I can't believe it. Another damfool hurricane has parked itself in the Gulf of Mexico weeks after Hurricane Gustav, which battered southern Louisiana; this time, it looks like Texas (Galveston) who is in the targeted path.
At the last advisory on NOAA (National Oceanic Atmospheric Association, i.e., the National Weather Service), Hurricane Ike was a strong catagory 2, and may go as high as a three before striking somewhere around the Galveston, Texas, area.
People have been asked to go to shelter, move inland, away from the storm. I only pray they took that advice; I know all too well what catastrophic damage hurricanes can do: I survived one of the worst, costliest hurricanes in recent memory--Hurricane Katrina, three years ago, when it hit New Orleans, Louisiana.
Ever since then, I've gotten out of Hurricane Country. I don't trust the Gulf Coast any more. Too vulnerable, people think that they are invincible; they can survive anything that Mother Nature throws at them. They think that they won't lose anything in a hurricane.
Yeah, right! You argue with a storm that's hundreds of miles across, or storms that pack extremely heavy rains, obscenely high winds that rip everything in its path, or have "surprise guests" as part of the package (i.e., tornadoes), adn see what it can do to you. I don't think you are goin' to come out on the winnin' side.
If anything, you are at risk of losin' everything, and worst of all, you're gambling with your life.
I've been affected enough by that dambitch Katrina to know what misery, heartache hurricanes can cause. I don't care how "small" a hurricane happens to be: you get a storm with winds over 75 miles an hour, guarandamtee you're gon' sustain some sort of damage from the storm.
I may be a damn Cajun, but I ain't stupid. I've been in enough hurricanes to know that they're nothin' to mess with!

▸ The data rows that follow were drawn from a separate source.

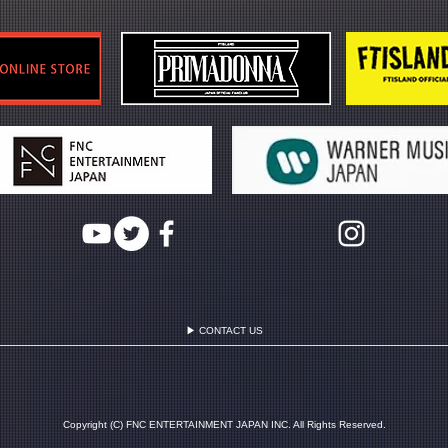
▶ CONTACT US
Copyright (C) FNC ENTERTAINMENT JAPAN INC. All Rights Reserved.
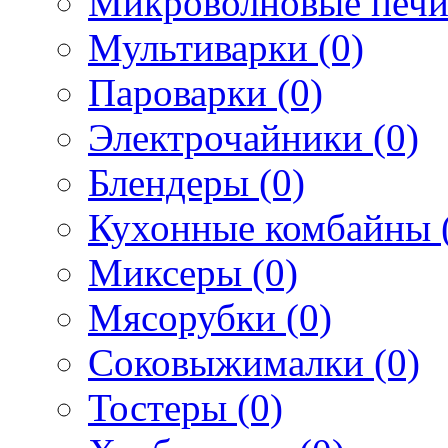
Микроволновые печи
Мультиварки (0)
Пароварки (0)
Электрочайники (0)
Блендеры (0)
Кухонные комбайны 
Миксеры (0)
Мясорубки (0)
Соковыжималки (0)
Тостеры (0)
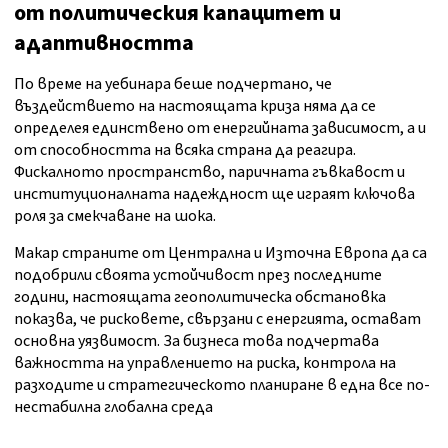
от политическия капацитет и
адаптивността
По време на уебинара беше подчертано, че
въздействието на настоящата криза няма да се
определея единствено от енергийната зависимост, а и
от способността на всяка страна да реагира.
Фискалното пространство, паричната гъвкавост и
институционалната надеждност ще играят ключова
роля за смекчаване на шока.
Макар страните от Централна и Източна Европа да са
подобрили своята устойчивост през последните
години, настоящата геополитическа обстановка
показва, че рисковете, свързани с енергията, остават
основна уязвимост. За бизнеса това подчертава
важността на управлението на риска, контрола на
разходите и стратегическото планиране в една все по-
нестабилна глобална среда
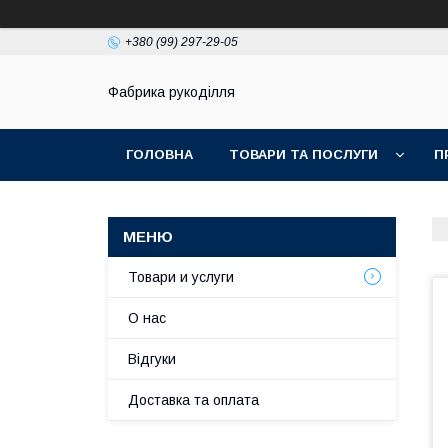
+380 (99) 297-29-05
Фабрика рукоділля
ГОЛОВНА
ТОВАРИ ТА ПОСЛУГИ
П
Товари и услуги
О нас
Відгуки
Доставка та оплата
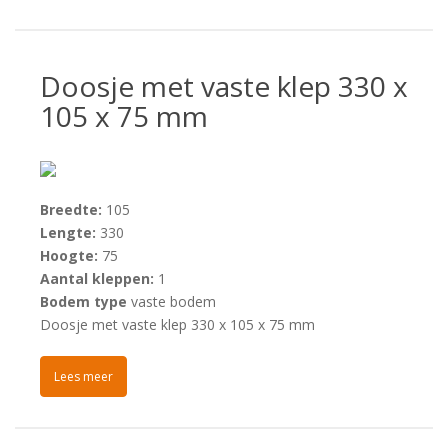
Doosje met vaste klep 330 x
105 x 75 mm
Breedte:
105
Lengte:
330
Hoogte:
75
Aantal kleppen:
1
Bodem type
vaste bodem
Doosje met vaste klep 330 x 105 x 75 mm
Lees meer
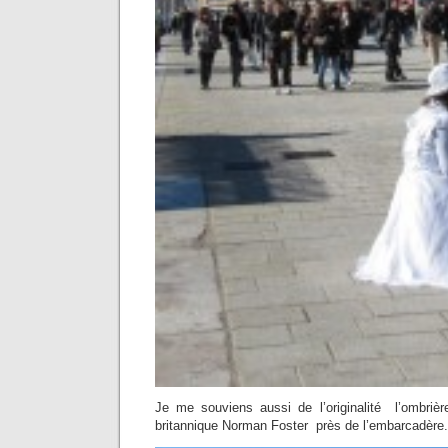
Je me souviens aussi de l’originalité l’ombrière
britannique Norman Foster près de l’embarcadère.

The storm can remain at hurricane status as far inland as far north as Corsicana. Then it's expected to quickly weaken, but not before it dumps a hell of a lot of rain on parts of Texas, causing misery and grief along the way before an approaching cold front shoots the tropical storm/soon to be depression northeastward.
There are hurricane/tropical wind warnings, advisories as far north as the Dallas-Fort Worth metroplex. The westernmost counties of this region probably won't get so much than an inch or two of rain and maybe some winds; but parts of Texas (east of Paris, Palestine, which is east of Dallas) can expect to get hit pretty hard.
The towns, cities on the eastern side of the storm can get the real mess: the heavy flooding rains, tornadoes, damaging hurricane winds.
Not good!
This is when I'm glad I no longer live in Louisiana. I don't have to worry about a hurricane pokin' its nasty nose in the Alaskan Gulf; if it does, then we've got a huge problem, mister! Those people who live along the Gulf Coast are only askin' for trouble, and I don't feel sorry for those shitholes, especially if they act so complacent about a hurricane and what it can do! It's better to get outta there quick; if you remain, then you're squat outta luck, Charley!
I hate to sound cruel, heartless, but that's the chance you gotta take. And I've already learned the hard way. No more hurricanes for ME! Katrina did me in (in more ways than I'd like to admit!), and I'm NOT about to experience something like that ever again!! Once was more than enough!
Well, I'm gonna watch the CNN News channel; they're due to have another Ike update momentarily, and I don't want to miss a thing. All I can do is pray, hope that those people in her path get the hell outta the way and pray they make it through the worst of the storm once it makes landfall!
Until later, this is Kat signing off! Bye for now!
~Kat A. Hammer (hurricane survivor; survived Katrina). :(
Then people wonder why I hate my first name. It's Katrina. NICE. Always wanted to have a name associated with a killer hurricane! Now you know why I go by Kat.